I proposed an amendment which supported the declared intention to help poor people … I wasn’t allowed to get away with ‘poor people’ – it was variously described as Dickensian, patronising, etc. and ‘lower income groups’ wormed their way in instead.

That reminds me of a decorator that was here just before we moved in. He was meant to re-varnish the windows which were heavily water stained and badly neglected; so what does he suggest? ‘You’re wasting your money on these windows – you’ll never make them look good. Why not re-paint the kitchen instead?’

In the course of the day I managed to drop my old glasses, and broke the frame, which was convenient in that it saved any question of trying to use the frame again (which I did the last time I had a change of prescription). The nice young optometrist looked at it and said it had been a nice frame once – all the rage about the time he was starting work twenty years ago.

the frig

Men are wonderful inventions – X gaily went off leaving the refrigerator full of an odd chunk of bread and a bit of cheese and various jugs of orange and milk – I suppose he hoped Y would deal with it, or perhaps he imagined it would keep for a month. The house seems to be having the clean-up that can’t be managed when he is there, and the sheds have lost a lot of treasures by my unkindly hand. 16 old tobacco tins for storing hypothetical screws and nails went quite firmly… I hope he doesn’t notice that a pair of waders that had rotted over the bunion spots have gone from the shed as I am sure they were very treasured but weren’t ever used judging by the spiders and cobwebs surrounding them.

Second childishness & mere oblivion

“This place is much like an open prison – full of dotty confused people – luckily I get taken out quite a lot. Nearly all the carers and nurses here are nice and just one or two sadists.”
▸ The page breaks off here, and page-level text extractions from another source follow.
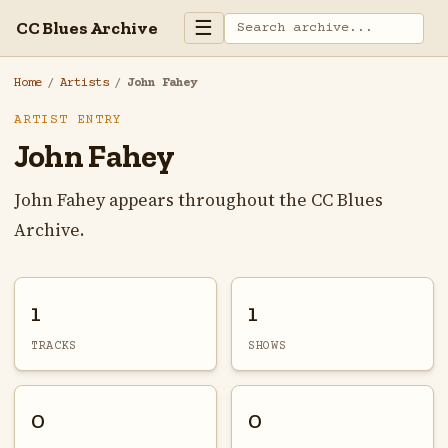
☰
CC Blues Archive
Home
/
Artists
/
John Fahey
ARTIST ENTRY
John Fahey
John Fahey appears throughout the CC Blues
Archive.
1
1
TRACKS
SHOWS
0
0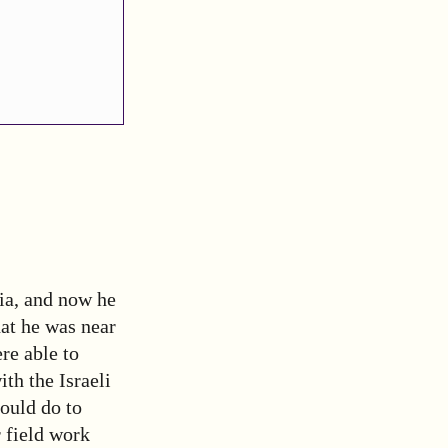
ia, and now he
hat he was near
re able to
th the Israeli
ould do to
r field work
the volunteer choir visits the care home at Christmas
carol singing at the care home

“… the carol singers form only at Christmas and go to various elderly people’s homes in the fortnight before Christmas. This has been rewarding and depressing. Today we went to a dementia wing, to entertain the residents. Half of our audience appeared to be asleep, but the other half really seemed to enjoy it, and were quite attentive. I hope they did, as it must be very boring for them many days.”

“…heard from X today and we are rather glad to hear that he plans to give up the estate – although it is lovely and proved an immense interest for him I do think perhaps it will shortly be a bit much – if he is getting as old as we are as quickly, if you see what I mean!”

“I nearly settled on a Help the Aged flat at X but fortunately they had all gone by the time I got around to writing, as I then began to feel better and couldn’t imagine why I wanted nothing at all to do and a warden to summon when in extremis!”

“Everything seems to happen! I am now in X Nursing Home… Forgive me for not writing – all happened so quickly – I will get in touch – please don’t forget me.”